Vor einigen Tagen haben wir Tests durchgeführt, um die Wirkungsweise unserer genetischen Veränderungen zu testen und die Ergebnisse haben gezeigt, dass alle Jungs übernatürlich stark, schlau und schnell sind. Da wir als Gruppe unterwegs sind, hat sich bei allen der Beschützerinstinkt entwickelt und sie haben alle das Bedürfnis mich beschützen zu wollen. Bei Sam und Cas ist er am stärksten ausgebildet, ich fand das Ergebnis ironisch gegenüber der Tatsache, dass Sam mich hasste und nur das Nötigste mit mir sprach. Außerdem hat sich durch die Pillen der Anführercharakter von Liam sehr stark entwickelt und die Jungs hören unwillkürlich auf Liam und befolgen Anweisungen von ihm.

Liam formte mit seinen Lippen ein Hallo, scheinbar bemerkte es keiner und ich lächelte bis über beide Ohren. Er war wirklich da.
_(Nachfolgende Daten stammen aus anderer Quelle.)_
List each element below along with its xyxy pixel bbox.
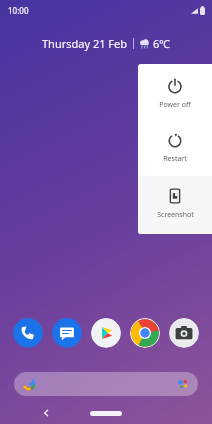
button[interactable]: Screenshot bbox=[138, 176, 212, 234]
button[interactable]: Back bbox=[38, 405, 54, 421]
staticText: Thursday 21 Feb bbox=[42, 36, 128, 51]
button[interactable] bbox=[14, 372, 198, 396]
button[interactable]: Thursday 21 Feb bbox=[0, 36, 212, 51]
staticText: 10:00 bbox=[8, 5, 29, 16]
staticText: Restart bbox=[163, 154, 187, 164]
staticText: 6℃ bbox=[153, 36, 171, 51]
button[interactable]: Restart bbox=[138, 120, 212, 176]
button[interactable]: Chrome bbox=[130, 318, 160, 348]
staticText: Screenshot bbox=[157, 210, 194, 220]
button[interactable]: Camera bbox=[169, 318, 199, 348]
staticText: Power off bbox=[159, 100, 191, 110]
button[interactable]: Phone bbox=[13, 318, 43, 348]
button[interactable]: Power off bbox=[138, 64, 212, 120]
button[interactable]: Home bbox=[90, 411, 122, 416]
button[interactable]: Play Store bbox=[91, 318, 121, 348]
button[interactable]: Messages bbox=[52, 318, 82, 348]
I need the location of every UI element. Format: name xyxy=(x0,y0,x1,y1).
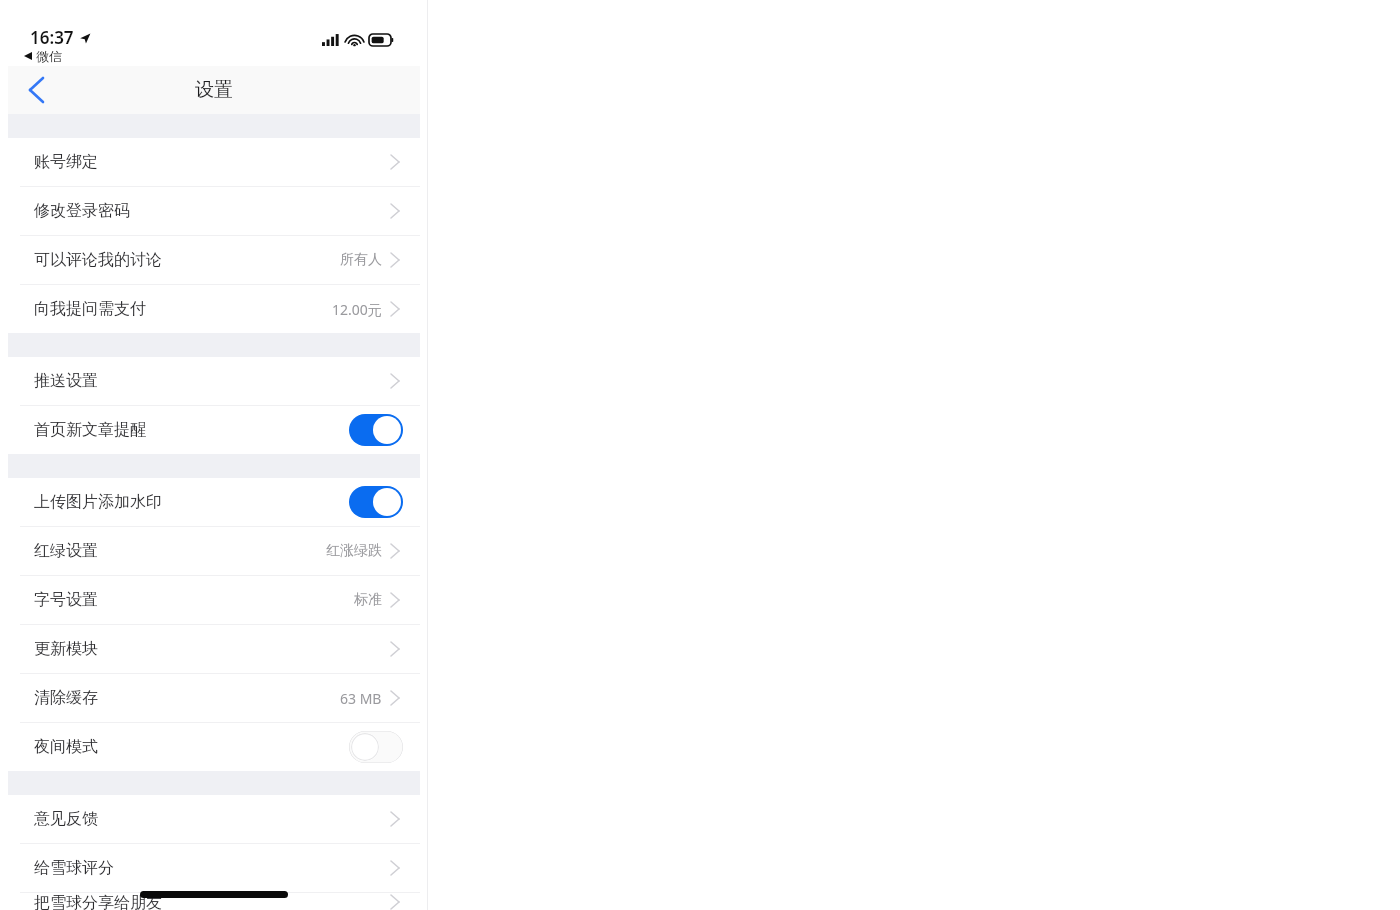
button[interactable]: 字号设置 xyxy=(8,576,420,624)
staticText: 所有人 xyxy=(340,251,382,269)
staticText: 16:37 xyxy=(30,26,74,49)
button[interactable]: 修改登录密码 xyxy=(8,187,420,235)
button[interactable]: 首页新文章提醒 xyxy=(8,406,420,454)
button[interactable]: 可以评论我的讨论 xyxy=(8,236,420,284)
button[interactable]: Back xyxy=(8,66,64,114)
staticText: 推送设置 xyxy=(34,371,98,391)
staticText: 首页新文章提醒 xyxy=(34,420,146,440)
button[interactable]: Toggle off xyxy=(348,730,404,764)
button[interactable]: 给雪球评分 xyxy=(8,844,420,892)
staticText: 微信 xyxy=(36,48,62,64)
staticText: 把雪球分享给朋友 xyxy=(34,893,162,910)
staticText: 可以评论我的讨论 xyxy=(34,250,162,270)
staticText: 上传图片添加水印 xyxy=(34,492,162,512)
button[interactable]: 意见反馈 xyxy=(8,795,420,843)
button[interactable]: 把雪球分享给朋友 xyxy=(8,893,420,910)
staticText: 红涨绿跌 xyxy=(326,542,382,560)
staticText: 设置 xyxy=(195,78,233,102)
staticText: 更新模块 xyxy=(34,639,98,659)
button[interactable]: 上传图片添加水印 xyxy=(8,478,420,526)
button[interactable]: Toggle on xyxy=(348,413,404,447)
staticText: 意见反馈 xyxy=(34,809,98,829)
staticText: 红绿设置 xyxy=(34,541,98,561)
staticText: 字号设置 xyxy=(34,590,98,610)
staticText: 标准 xyxy=(354,591,382,609)
staticText: 12.00元 xyxy=(332,300,382,319)
staticText: 63 MB xyxy=(340,689,382,708)
button[interactable]: 红绿设置 xyxy=(8,527,420,575)
staticText: 给雪球评分 xyxy=(34,858,114,878)
button[interactable]: Toggle on xyxy=(348,485,404,519)
staticText: 账号绑定 xyxy=(34,152,98,172)
button[interactable]: 账号绑定 xyxy=(8,138,420,186)
button[interactable]: 更新模块 xyxy=(8,625,420,673)
button[interactable]: 向我提问需支付 xyxy=(8,285,420,333)
staticText: 夜间模式 xyxy=(34,737,98,757)
button[interactable]: 推送设置 xyxy=(8,357,420,405)
staticText: 修改登录密码 xyxy=(34,201,130,221)
staticText: 向我提问需支付 xyxy=(34,299,146,319)
button[interactable]: 清除缓存 xyxy=(8,674,420,722)
staticText: 清除缓存 xyxy=(34,688,98,708)
button[interactable]: 夜间模式 xyxy=(8,723,420,771)
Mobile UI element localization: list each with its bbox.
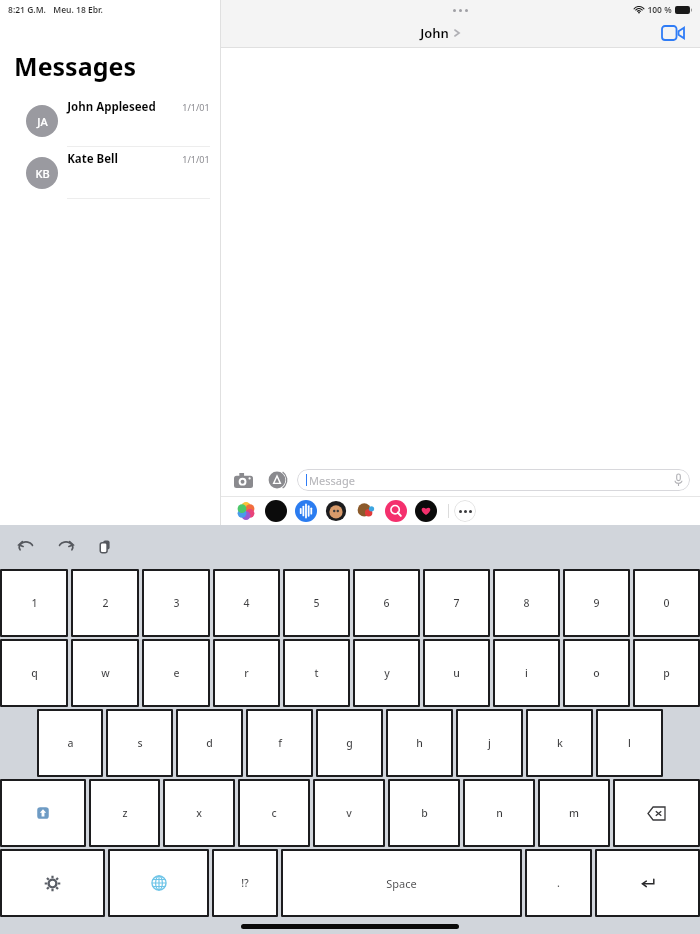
- button[interactable]: Memoji stickers: [353, 498, 379, 524]
- staticText: y: [384, 666, 390, 680]
- button[interactable]: p: [633, 639, 700, 707]
- button[interactable]: .: [525, 849, 592, 917]
- staticText: v: [346, 806, 352, 820]
- button[interactable]: m: [538, 779, 610, 847]
- staticText: j: [488, 736, 491, 750]
- button[interactable]: Undo: [14, 535, 38, 559]
- button[interactable]: k: [526, 709, 593, 777]
- staticText: u: [453, 666, 460, 680]
- staticText: m: [569, 806, 579, 820]
- staticText: Kate Bell: [67, 151, 118, 167]
- button[interactable]: 1: [0, 569, 68, 637]
- staticText: r: [244, 666, 249, 680]
- button[interactable]: f: [246, 709, 313, 777]
- staticText: 5: [313, 596, 320, 610]
- button[interactable]: !?: [212, 849, 278, 917]
- button[interactable]: Space: [281, 849, 522, 917]
- button[interactable]: j: [456, 709, 523, 777]
- staticText: c: [271, 806, 277, 820]
- button[interactable]: v: [313, 779, 385, 847]
- button[interactable]: w: [71, 639, 139, 707]
- button[interactable]: i: [493, 639, 560, 707]
- button[interactable]: 0: [633, 569, 700, 637]
- button[interactable]: o: [563, 639, 630, 707]
- button[interactable]: Audio message: [293, 498, 319, 524]
- button[interactable]: Memoji: [323, 498, 349, 524]
- button[interactable]: 9: [563, 569, 630, 637]
- staticText: Message: [309, 473, 355, 488]
- button[interactable]: y: [353, 639, 420, 707]
- button[interactable]: 2: [71, 569, 139, 637]
- button[interactable]: Backspace: [613, 779, 700, 847]
- staticText: 0: [663, 596, 670, 610]
- staticText: n: [496, 806, 503, 820]
- button[interactable]: App Store: [265, 468, 289, 492]
- button[interactable]: 7: [423, 569, 490, 637]
- button[interactable]: Images: [383, 498, 409, 524]
- button[interactable]: c: [238, 779, 310, 847]
- button[interactable]: d: [176, 709, 243, 777]
- button[interactable]: l: [596, 709, 663, 777]
- staticText: !?: [241, 876, 249, 890]
- button[interactable]: JA: [0, 95, 220, 147]
- staticText: p: [663, 666, 670, 680]
- button[interactable]: s: [106, 709, 173, 777]
- staticText: 2: [102, 596, 109, 610]
- staticText: 4: [243, 596, 250, 610]
- staticText: Space: [386, 876, 417, 891]
- button[interactable]: 8: [493, 569, 560, 637]
- staticText: k: [557, 736, 563, 750]
- button[interactable]: u: [423, 639, 490, 707]
- button[interactable]: Paste: [94, 535, 118, 559]
- staticText: z: [122, 806, 128, 820]
- button[interactable]: 3: [142, 569, 210, 637]
- staticText: o: [593, 666, 600, 680]
- staticText: f: [278, 736, 282, 750]
- staticText: t: [314, 666, 319, 680]
- staticText: l: [628, 736, 631, 750]
- button[interactable]: FaceTime video call: [660, 20, 686, 46]
- staticText: e: [173, 666, 180, 680]
- button[interactable]: q: [0, 639, 68, 707]
- staticText: John Appleseed: [67, 99, 156, 115]
- staticText: Messages: [14, 49, 136, 83]
- button[interactable]: Multitasking: [449, 5, 472, 16]
- staticText: KB: [35, 166, 50, 181]
- button[interactable]: b: [388, 779, 460, 847]
- button[interactable]: Redo: [54, 535, 78, 559]
- staticText: JA: [37, 114, 48, 129]
- button[interactable]: h: [386, 709, 453, 777]
- button[interactable]: Digital Touch: [413, 498, 439, 524]
- button[interactable]: a: [37, 709, 103, 777]
- button[interactable]: r: [213, 639, 280, 707]
- staticText: q: [31, 666, 38, 680]
- staticText: Meu. 18 Ebr.: [53, 4, 103, 16]
- staticText: 9: [593, 596, 600, 610]
- button[interactable]: John: [420, 24, 460, 42]
- staticText: 3: [173, 596, 180, 610]
- button[interactable]: t: [283, 639, 350, 707]
- button[interactable]: KB: [0, 147, 220, 199]
- button[interactable]: Return: [595, 849, 700, 917]
- button[interactable]: 4: [213, 569, 280, 637]
- button[interactable]: n: [463, 779, 535, 847]
- button[interactable]: g: [316, 709, 383, 777]
- button[interactable]: Switch keyboard: [108, 849, 209, 917]
- staticText: .: [557, 876, 560, 890]
- staticText: d: [206, 736, 213, 750]
- staticText: g: [346, 736, 353, 750]
- button[interactable]: Message: [297, 469, 690, 491]
- button[interactable]: Apple Cash: [263, 498, 289, 524]
- button[interactable]: x: [163, 779, 235, 847]
- button[interactable]: Photos: [233, 498, 259, 524]
- button[interactable]: 5: [283, 569, 350, 637]
- button[interactable]: Keyboard settings: [0, 849, 105, 917]
- button[interactable]: 6: [353, 569, 420, 637]
- staticText: 1: [31, 596, 38, 610]
- staticText: h: [416, 736, 423, 750]
- button[interactable]: More apps: [454, 500, 476, 522]
- button[interactable]: Camera: [231, 468, 255, 492]
- button[interactable]: e: [142, 639, 210, 707]
- button[interactable]: Shift: [0, 779, 86, 847]
- button[interactable]: z: [89, 779, 160, 847]
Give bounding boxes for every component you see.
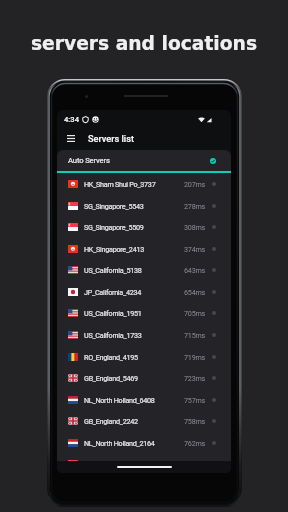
staticText: Servers list <box>88 133 134 144</box>
button[interactable]: SG_Singapore_5543 <box>57 195 231 216</box>
button[interactable]: HK_Singapore_2413 <box>57 238 231 259</box>
staticText: 715ms <box>184 331 206 339</box>
staticText: RO_England_4195 <box>84 353 138 361</box>
button[interactable]: SG_Singapore_3382 <box>57 453 231 473</box>
staticText: HK_Singapore_2413 <box>84 245 144 253</box>
staticText: NL_North Holland_2164 <box>84 439 155 447</box>
staticText: SG_Singapore_5509 <box>84 223 144 231</box>
button[interactable]: NL_North Holland_2164 <box>57 432 231 453</box>
button[interactable]: US_California_1951 <box>57 302 231 324</box>
staticText: SG_Singapore_5543 <box>84 202 144 210</box>
staticText: NL_North Holland_6408 <box>84 396 155 404</box>
staticText: 4:34 <box>64 115 79 124</box>
staticText: 207ms <box>184 180 206 188</box>
button[interactable]: Open navigation drawer <box>61 129 80 148</box>
staticText: 374ms <box>184 245 206 253</box>
staticText: 758ms <box>184 417 206 425</box>
staticText: 781ms <box>184 460 206 468</box>
staticText: 308ms <box>184 223 206 231</box>
staticText: 719ms <box>184 353 206 361</box>
button[interactable]: GB_England_5469 <box>57 367 231 389</box>
staticText: 757ms <box>184 396 206 404</box>
staticText: US_California_1951 <box>84 309 142 317</box>
button[interactable]: Auto Servers <box>57 150 231 173</box>
staticText: US_California_5138 <box>84 266 142 274</box>
staticText: Auto Servers <box>68 156 110 165</box>
staticText: 643ms <box>184 266 206 274</box>
button[interactable]: RO_England_4195 <box>57 346 231 367</box>
staticText: GB_England_2242 <box>84 417 138 425</box>
button[interactable]: HK_Sham Shui Po_3737 <box>57 173 231 195</box>
staticText: 278ms <box>184 202 206 210</box>
staticText: JP_California_4234 <box>84 288 142 296</box>
staticText: 654ms <box>184 288 206 296</box>
button[interactable]: US_California_5138 <box>57 259 231 281</box>
staticText: HK_Sham Shui Po_3737 <box>84 180 156 188</box>
staticText: servers and locations <box>0 33 288 55</box>
staticText: US_California_1733 <box>84 331 142 339</box>
button[interactable]: SG_Singapore_5509 <box>57 216 231 238</box>
staticText: GB_England_5469 <box>84 374 138 382</box>
staticText: 762ms <box>184 439 206 447</box>
button[interactable]: GB_England_2242 <box>57 410 231 432</box>
staticText: SG_Singapore_3382 <box>84 460 144 468</box>
button[interactable]: JP_California_4234 <box>57 281 231 302</box>
button[interactable]: NL_North Holland_6408 <box>57 389 231 410</box>
button[interactable]: US_California_1733 <box>57 324 231 346</box>
staticText: 705ms <box>184 309 206 317</box>
staticText: 723ms <box>184 374 206 382</box>
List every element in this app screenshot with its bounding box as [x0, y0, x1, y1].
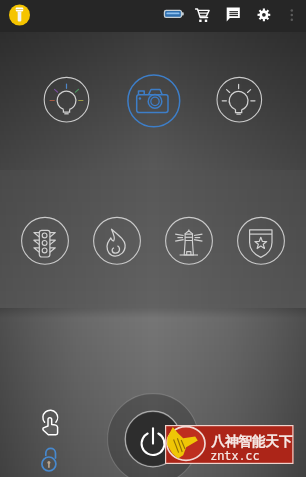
button[interactable]: Traffic light [22, 217, 69, 264]
button[interactable]: Battery [160, 1, 189, 31]
button[interactable]: Camera flash [127, 74, 180, 127]
button[interactable]: Colour light [44, 77, 89, 122]
button[interactable]: Unlock [40, 446, 61, 473]
button[interactable]: Light [217, 77, 262, 122]
button[interactable]: Police [238, 217, 285, 264]
button[interactable]: Settings [249, 1, 278, 31]
button[interactable]: Shop [189, 1, 218, 31]
button[interactable]: Power [107, 393, 199, 477]
button[interactable]: Flashlight [0, 0, 40, 32]
button[interactable]: Lighthouse [166, 217, 213, 264]
button[interactable]: Candle [94, 217, 141, 264]
button[interactable]: Touch mode [40, 408, 61, 436]
button[interactable]: More options [278, 1, 306, 31]
button[interactable]: Messages [219, 1, 248, 31]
"Lasst mich durch!", der Rektor zwängte sich durch die Reihen von jungen Mädchen und Jungen. "Na sieh mal einer an, wen haben wir denn da?", der Rektor hatte ein verschmitztes Grinsen aufgesetzt und ich hasste ihn mit jeder Sekunde mehr. Ich sah, wie Liam genauso fühlte, seine Augen waren zusammengekniffen und auf seiner Stirn formte sich ein V. Er war wütend, das stand ihm ins Gesicht geschrieben. Dieser Mann machte sich lustig über ihn und das konnte er gar nicht leiden, Liam wollte sich losreißen, um ihn anzugreifen, doch die Polizisten hatten ihn fest umklammert. "Meine lieben Schüler, seht ihn euch an. So hilflos dieser Mann, was treibt er sich auch auf unserem Gelände rum? Mein Lieber was hast du denn getan?", er drehte sich zu Liam und sah ihn verschmitzt an. Liam wandte sich ab und sah mich an, in seinen Augen war eine Art Sehnsucht. Eine Sehnsucht nach mir? Nein, das kann nicht sein, oder?  Am liebsten würde ich loslaufen. Zu ihm. Er war in greifbarer Nähe und doch so unerreichbar. "Führt ihn ab.", der Rektor machte eine Handbewegung und sah Liam an, als wäre er mehr wert. Dieses arrogante Schwein. Ich würde am liebsten - ich sollte mich beruhigen, ich muss mich jetzt konzentrieren. "Gute Nacht, Schüler.", der Rektor rieb sich seinen Arm und zuckte zusammen, als er die Schulter traf. Kate und ich wechselten wissende Blicke aus und lächelten. Die Schüler trennten sich wieder und waren so schnell gegangen, wie sie gekommen sind.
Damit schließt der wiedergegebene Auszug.